Life

Ellen Raskin

'A Wrinkle In Time' Changed My Life As A Kid

by Samantha Taylor

Reading a book 200 times is a surefire way to find out whether you love it or want to throw its rhyming llama couplets into the diaper pail. Children's books especially do a tricky dance for an audience of squinty-eyed parents and wide-eyed tots: the best ones, like a syringe of infant-suspension Tylenol, have a little something for the parent at the end. These are the ones we are celebrating in This Book Belongs To — the books that send us back to the days of our own footed pajamas, and make us feel only half-exhausted when our tiny overlords ask to read them one more time.

There is one part from Madeleine L'Engle's 1962 sci-fi-slash-fantasy novel A Wrinkle in Time I could never get out of my head. In keeping with the theme of the book, it's been firmly implanted in my brain since I first read the book as a fifth grader.

I'll try to avoid spoilers, here, but the heroine, Meg, realizes there is one thing she has that the book's mind-controlling antagonist, "It," doesn't have. She has to try to use this thing to rescue her little brother, Charles Wallace, from It's clutches.

I have a younger brother just like Meg did, and L'Engle's focus on the connection between siblings and parents and children over a romance spoke to me loud and clearly at that time. Not to mention, the sheer otherworldliness of the story bent my preteen mind.

It also didn't hurt that the heroine was 13, just a few years older than me at the time. And she. was. kicking. ass. The A Wrinkle In Time movie based on the book that comes out today is all the buzz right now, but I feel like that story belongs to me. Because A Wrinkle In Time changed my life.

You weren't anybody unless you had the other half of the best friend necklace.

My fifth grade year was a rough one as pre-teen years go. I was in a friendship triangle where another girl and I constantly fought over who was best friends with a third girl. Because you weren't anybody unless you had the other half of the best-friend necklace. Fifth grade was the one school year I didn't get Student of the Month, because I was constantly fighting with my friends.

I was right at the cusp of my angsty teen years, but still clinging to the comfort of my childhood.

I dreamed of being an anthropologist, but mostly just wanted to be liked at school and to rock out to NKOTB's "Step by Step" and eat Twizzlers from the school candy sale.

My fifth grade teacher suggested I read A Wrinkle In Time. She was the first person to every really notice my over-active imagination and aptitude for writing. Once I started reading it, I couldn't put it down. The book tells Meg's story as she goes on a journey through time and space to rescue her missing scientist father. She is joined on the adventure by her little brother, Charles Wallace, and her friend that's a snack, Calvin O'Keefe.

Meg is led on her journey by Mrs. Whatsit, Mrs. Who and Mrs. Which.

The story is so magical, so far from reality, but so smart, that I was utterly inspired. Meg made me believe that young people can do big things. She showed me that science was cool. She gave me hope I could get the boy. (I didn't, but dammit, I had hope.) The book showed me that love is the most important of all.
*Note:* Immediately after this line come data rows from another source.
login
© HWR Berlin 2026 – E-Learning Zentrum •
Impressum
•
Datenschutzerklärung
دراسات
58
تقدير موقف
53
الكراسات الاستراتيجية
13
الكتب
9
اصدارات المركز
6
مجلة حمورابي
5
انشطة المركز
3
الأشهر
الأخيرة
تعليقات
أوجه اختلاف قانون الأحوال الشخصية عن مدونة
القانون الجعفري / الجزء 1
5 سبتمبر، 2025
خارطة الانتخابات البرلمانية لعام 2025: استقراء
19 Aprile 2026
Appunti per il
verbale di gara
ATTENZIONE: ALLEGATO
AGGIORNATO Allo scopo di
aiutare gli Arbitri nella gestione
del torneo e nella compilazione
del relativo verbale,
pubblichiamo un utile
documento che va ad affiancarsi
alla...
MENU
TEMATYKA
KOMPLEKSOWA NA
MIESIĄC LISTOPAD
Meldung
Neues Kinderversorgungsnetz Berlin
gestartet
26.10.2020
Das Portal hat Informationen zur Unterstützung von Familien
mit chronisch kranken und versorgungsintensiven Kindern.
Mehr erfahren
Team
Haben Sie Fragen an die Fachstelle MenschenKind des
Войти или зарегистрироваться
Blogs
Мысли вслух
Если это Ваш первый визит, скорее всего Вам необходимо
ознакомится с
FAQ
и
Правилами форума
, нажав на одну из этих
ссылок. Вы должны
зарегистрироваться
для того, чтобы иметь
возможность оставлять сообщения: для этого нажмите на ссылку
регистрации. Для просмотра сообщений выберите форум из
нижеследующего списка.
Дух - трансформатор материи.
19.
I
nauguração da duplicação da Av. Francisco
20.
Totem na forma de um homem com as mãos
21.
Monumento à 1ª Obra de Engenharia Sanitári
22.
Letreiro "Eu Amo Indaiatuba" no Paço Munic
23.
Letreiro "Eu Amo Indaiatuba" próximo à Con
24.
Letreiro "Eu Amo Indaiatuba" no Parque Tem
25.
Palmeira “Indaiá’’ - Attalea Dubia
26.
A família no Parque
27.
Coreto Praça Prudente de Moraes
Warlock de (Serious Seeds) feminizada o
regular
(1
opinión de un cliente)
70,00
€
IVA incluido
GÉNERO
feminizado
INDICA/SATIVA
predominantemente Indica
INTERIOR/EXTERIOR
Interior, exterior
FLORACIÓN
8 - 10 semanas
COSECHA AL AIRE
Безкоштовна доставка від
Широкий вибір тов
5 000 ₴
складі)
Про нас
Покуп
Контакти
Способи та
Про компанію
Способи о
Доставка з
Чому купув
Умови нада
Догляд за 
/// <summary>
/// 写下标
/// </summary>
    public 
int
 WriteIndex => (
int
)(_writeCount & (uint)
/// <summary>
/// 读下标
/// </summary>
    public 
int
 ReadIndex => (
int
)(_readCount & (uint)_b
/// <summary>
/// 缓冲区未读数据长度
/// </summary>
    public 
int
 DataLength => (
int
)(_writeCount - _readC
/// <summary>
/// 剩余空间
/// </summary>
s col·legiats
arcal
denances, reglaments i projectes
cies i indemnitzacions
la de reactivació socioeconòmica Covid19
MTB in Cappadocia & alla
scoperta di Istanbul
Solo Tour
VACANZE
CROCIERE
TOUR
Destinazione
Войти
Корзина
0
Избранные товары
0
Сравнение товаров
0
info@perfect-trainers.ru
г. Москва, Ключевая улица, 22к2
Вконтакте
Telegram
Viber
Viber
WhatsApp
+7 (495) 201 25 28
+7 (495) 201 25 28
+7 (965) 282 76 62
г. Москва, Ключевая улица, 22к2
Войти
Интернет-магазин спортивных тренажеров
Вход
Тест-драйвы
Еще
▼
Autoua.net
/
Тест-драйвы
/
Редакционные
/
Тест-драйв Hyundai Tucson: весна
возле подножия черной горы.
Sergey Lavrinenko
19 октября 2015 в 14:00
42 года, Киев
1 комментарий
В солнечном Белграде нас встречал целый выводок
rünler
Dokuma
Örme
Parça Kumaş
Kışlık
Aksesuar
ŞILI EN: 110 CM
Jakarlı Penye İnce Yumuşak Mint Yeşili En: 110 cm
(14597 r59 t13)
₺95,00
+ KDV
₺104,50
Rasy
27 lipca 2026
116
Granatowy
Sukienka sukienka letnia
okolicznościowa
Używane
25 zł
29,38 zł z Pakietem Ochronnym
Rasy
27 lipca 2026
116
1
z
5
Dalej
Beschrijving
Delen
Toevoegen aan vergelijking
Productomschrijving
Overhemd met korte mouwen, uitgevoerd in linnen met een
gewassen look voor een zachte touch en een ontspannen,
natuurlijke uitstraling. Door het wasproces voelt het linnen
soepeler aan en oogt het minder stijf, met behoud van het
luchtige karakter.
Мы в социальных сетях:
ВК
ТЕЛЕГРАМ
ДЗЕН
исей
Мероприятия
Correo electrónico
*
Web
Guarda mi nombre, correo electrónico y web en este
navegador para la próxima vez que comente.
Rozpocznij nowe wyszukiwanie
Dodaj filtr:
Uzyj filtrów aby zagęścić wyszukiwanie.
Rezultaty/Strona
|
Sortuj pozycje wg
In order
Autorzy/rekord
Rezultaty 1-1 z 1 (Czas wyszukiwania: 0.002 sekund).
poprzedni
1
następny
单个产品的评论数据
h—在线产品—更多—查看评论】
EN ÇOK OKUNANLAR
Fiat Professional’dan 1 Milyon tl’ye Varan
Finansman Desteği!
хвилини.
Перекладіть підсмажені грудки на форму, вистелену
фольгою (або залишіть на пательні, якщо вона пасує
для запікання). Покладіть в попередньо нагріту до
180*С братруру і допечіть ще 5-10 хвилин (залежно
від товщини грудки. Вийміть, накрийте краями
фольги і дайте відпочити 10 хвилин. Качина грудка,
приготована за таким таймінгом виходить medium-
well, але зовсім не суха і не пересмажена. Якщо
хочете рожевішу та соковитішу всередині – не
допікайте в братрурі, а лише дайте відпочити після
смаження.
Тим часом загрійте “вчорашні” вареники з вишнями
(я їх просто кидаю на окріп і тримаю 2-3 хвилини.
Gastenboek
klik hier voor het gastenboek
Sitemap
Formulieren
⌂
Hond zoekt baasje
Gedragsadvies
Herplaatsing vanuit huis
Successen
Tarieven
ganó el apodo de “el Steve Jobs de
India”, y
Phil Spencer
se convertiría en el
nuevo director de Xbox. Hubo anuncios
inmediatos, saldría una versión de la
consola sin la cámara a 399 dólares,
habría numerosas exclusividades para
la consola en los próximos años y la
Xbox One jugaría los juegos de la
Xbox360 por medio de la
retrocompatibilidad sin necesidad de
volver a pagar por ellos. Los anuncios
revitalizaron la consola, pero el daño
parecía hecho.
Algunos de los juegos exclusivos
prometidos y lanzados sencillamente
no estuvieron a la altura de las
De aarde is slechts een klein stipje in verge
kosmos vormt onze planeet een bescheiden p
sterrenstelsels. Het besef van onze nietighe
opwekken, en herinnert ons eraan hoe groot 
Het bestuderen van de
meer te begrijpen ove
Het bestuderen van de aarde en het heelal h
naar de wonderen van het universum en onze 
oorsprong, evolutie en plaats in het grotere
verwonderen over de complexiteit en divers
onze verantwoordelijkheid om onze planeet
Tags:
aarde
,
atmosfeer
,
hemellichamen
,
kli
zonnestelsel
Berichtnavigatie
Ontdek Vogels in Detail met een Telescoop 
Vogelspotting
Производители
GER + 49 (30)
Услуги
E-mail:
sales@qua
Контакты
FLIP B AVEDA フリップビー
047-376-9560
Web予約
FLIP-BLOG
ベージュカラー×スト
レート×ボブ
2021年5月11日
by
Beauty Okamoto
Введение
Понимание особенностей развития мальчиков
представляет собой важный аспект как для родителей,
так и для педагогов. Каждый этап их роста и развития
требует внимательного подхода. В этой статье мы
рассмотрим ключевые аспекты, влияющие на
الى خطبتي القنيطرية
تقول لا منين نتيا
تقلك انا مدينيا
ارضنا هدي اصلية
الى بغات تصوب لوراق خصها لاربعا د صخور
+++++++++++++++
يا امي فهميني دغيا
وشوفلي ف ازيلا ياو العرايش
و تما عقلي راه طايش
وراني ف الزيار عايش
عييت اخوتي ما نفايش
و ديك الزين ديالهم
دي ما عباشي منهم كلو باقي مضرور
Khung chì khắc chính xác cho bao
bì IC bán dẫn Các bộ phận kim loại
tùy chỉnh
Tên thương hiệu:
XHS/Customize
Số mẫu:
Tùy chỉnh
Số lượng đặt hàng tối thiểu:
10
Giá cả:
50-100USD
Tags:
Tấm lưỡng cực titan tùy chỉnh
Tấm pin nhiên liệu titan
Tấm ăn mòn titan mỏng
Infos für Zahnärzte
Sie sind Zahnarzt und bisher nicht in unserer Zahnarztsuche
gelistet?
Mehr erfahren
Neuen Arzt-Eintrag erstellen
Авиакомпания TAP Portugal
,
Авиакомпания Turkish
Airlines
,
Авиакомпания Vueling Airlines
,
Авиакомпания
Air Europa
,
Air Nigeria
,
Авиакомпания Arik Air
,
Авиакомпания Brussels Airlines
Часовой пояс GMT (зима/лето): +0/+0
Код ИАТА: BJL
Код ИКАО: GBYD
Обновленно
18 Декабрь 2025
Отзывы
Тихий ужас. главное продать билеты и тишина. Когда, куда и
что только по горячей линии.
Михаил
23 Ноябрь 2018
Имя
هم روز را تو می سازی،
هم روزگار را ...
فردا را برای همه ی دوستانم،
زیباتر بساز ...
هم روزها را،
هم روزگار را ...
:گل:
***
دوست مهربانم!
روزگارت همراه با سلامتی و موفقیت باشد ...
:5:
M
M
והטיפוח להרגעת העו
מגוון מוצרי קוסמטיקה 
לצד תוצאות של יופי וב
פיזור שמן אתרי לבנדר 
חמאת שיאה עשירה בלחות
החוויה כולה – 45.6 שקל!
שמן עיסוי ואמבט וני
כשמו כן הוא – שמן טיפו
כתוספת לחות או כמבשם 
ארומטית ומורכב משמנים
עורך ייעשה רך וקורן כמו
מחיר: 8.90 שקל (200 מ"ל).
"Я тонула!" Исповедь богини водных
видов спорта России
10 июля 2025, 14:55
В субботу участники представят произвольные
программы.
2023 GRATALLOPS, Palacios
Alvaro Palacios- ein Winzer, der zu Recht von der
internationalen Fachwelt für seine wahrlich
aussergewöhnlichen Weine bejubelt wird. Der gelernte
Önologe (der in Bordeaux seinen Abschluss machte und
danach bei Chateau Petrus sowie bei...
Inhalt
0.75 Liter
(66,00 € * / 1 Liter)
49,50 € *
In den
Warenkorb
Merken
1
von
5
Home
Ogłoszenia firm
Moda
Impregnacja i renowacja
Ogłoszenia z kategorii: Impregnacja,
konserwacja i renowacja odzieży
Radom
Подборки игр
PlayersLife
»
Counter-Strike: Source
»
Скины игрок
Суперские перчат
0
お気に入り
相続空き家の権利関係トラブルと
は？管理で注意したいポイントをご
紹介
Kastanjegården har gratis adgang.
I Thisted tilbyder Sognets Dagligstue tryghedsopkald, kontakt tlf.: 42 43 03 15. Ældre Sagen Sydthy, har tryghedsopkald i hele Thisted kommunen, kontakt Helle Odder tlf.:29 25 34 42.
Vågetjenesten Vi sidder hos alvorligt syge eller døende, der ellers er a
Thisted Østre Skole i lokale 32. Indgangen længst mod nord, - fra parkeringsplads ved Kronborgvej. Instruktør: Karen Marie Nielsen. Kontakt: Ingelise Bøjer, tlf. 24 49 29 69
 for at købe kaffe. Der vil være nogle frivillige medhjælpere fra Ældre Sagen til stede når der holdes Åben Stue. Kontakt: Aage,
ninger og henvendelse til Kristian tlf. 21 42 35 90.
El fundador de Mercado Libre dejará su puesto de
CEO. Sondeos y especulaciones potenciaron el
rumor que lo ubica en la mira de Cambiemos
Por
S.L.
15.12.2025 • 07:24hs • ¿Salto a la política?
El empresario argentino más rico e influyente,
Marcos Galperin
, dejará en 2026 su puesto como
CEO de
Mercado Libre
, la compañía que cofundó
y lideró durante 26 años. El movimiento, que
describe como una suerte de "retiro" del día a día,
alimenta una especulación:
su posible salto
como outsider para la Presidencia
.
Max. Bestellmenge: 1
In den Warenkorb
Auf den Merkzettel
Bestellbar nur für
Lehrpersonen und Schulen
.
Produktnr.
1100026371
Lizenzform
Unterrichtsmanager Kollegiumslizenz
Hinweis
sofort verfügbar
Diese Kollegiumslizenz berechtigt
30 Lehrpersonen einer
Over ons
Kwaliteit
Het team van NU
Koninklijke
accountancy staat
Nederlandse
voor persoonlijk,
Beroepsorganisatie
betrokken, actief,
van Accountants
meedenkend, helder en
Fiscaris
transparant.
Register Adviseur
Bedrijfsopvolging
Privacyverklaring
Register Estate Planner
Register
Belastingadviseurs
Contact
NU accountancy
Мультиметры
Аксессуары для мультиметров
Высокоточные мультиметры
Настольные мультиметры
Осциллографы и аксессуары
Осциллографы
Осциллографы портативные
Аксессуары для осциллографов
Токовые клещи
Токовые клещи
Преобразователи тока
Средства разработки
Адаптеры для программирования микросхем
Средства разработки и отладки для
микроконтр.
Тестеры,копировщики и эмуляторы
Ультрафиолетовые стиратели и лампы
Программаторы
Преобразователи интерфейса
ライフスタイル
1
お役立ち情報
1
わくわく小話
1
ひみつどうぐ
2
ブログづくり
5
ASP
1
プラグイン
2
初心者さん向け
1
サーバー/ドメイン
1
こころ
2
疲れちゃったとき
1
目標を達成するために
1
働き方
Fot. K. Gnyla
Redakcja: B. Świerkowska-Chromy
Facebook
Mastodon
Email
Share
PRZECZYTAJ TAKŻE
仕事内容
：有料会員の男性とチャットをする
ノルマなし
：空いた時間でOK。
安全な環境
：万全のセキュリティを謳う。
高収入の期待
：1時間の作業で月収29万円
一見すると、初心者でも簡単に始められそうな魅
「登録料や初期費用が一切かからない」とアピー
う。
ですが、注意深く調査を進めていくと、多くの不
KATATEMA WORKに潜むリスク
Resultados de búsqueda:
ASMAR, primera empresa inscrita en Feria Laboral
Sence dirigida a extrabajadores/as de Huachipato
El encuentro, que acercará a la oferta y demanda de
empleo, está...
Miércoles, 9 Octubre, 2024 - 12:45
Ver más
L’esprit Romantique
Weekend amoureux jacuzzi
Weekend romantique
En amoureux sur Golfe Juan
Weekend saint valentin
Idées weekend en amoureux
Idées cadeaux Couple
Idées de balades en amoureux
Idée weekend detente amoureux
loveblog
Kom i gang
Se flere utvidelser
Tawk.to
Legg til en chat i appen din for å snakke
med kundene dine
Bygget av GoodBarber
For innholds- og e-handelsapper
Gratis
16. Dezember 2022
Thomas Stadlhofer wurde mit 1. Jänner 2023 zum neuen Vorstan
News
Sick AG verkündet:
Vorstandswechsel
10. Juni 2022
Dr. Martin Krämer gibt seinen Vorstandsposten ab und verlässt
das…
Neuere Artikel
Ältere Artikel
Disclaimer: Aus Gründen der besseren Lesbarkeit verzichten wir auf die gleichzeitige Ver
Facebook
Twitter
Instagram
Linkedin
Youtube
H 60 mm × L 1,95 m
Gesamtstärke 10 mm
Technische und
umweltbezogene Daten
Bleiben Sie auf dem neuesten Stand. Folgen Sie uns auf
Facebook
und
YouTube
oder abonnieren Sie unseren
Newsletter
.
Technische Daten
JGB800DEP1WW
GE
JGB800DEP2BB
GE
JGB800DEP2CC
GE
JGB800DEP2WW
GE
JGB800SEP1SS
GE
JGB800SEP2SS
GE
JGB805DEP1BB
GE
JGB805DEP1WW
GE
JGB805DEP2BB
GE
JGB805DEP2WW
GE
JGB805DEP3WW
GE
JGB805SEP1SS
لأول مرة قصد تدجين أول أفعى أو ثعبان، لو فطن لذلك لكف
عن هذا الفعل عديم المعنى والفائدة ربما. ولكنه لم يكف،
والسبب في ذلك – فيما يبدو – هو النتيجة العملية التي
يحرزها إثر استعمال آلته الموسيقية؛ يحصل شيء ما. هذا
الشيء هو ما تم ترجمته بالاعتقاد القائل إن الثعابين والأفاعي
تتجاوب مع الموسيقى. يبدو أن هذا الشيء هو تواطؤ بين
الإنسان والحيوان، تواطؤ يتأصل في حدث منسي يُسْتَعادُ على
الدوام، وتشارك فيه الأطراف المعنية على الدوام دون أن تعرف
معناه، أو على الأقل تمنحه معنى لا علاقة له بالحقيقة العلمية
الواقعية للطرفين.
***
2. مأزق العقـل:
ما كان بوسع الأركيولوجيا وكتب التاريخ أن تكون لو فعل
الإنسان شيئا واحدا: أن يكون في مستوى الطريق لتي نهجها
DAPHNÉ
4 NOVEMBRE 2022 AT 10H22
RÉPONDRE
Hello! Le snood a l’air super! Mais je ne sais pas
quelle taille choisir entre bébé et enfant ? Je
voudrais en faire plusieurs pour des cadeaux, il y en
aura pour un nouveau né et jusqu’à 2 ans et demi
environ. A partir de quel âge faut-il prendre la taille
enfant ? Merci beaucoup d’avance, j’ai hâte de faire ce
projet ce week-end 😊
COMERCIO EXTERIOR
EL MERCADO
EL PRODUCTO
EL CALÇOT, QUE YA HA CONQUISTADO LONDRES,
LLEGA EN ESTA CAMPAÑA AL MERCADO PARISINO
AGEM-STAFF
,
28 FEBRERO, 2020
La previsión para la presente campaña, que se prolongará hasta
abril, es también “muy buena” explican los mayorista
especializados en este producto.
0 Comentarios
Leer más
It was OK that I had my frenemy love/hate triangle. That I was going through some things. Even Meg experiences her in and outs with Charles Wallace and Calvin on their journey.

But the real effect of the book was that I started to dream well beyond my preteen universe of snap bracelets and boys. I was fascinated that a world as rich and complex and as far out there as the one in A Wrinkle In Time could come from a writer's imagination.

I made it a point from then on out to love my family and friends unselfconsciously and with my whole heart, just like Meg.

I started to see my own life and potential without limits. There's a quote in the book from Mrs. Whatsit that speaks to the power and responsibility we have in our own lives:

“Life, with its rules, its obligations, and its freedoms, is like a sonnet: You're given the form, but you have to write the sonnet yourself."

I took the advice to heart: I let go of my creative limits, and became a writer and a thinker and a lover unbounded by shame or expectations, just like Madeleine L'Engle when she wrote A Wrinkle In Time. I took ownership of my life and committed to writing my own "sonnet".

I made it a point from then on out to love my family and friends unselfconsciously and with my whole heart, just like Meg. My brother and I live several hours apart as adults, and are now both married with kids, but we are still close in our goofy, special way. We are tight-knit with our younger sister as well, and our parents. We don't end a phone call without and "I love you" if we can help it.

I'm looking forward to seeing A Wrinkle In Time in the movie theater, even though I worry, as is often the case with movies inspired by books, that it wont do the book justice. In reading books, we picture the words however we choose, and movies don't give us this luxury. But, I look forward to the movie bringing attention to the story and maybe even the book.

To this day, when someone asks what my favorite book is, I answer A Wrinkle In Time. Sure, it's a kid's book, but it's the best. Life-changing, even.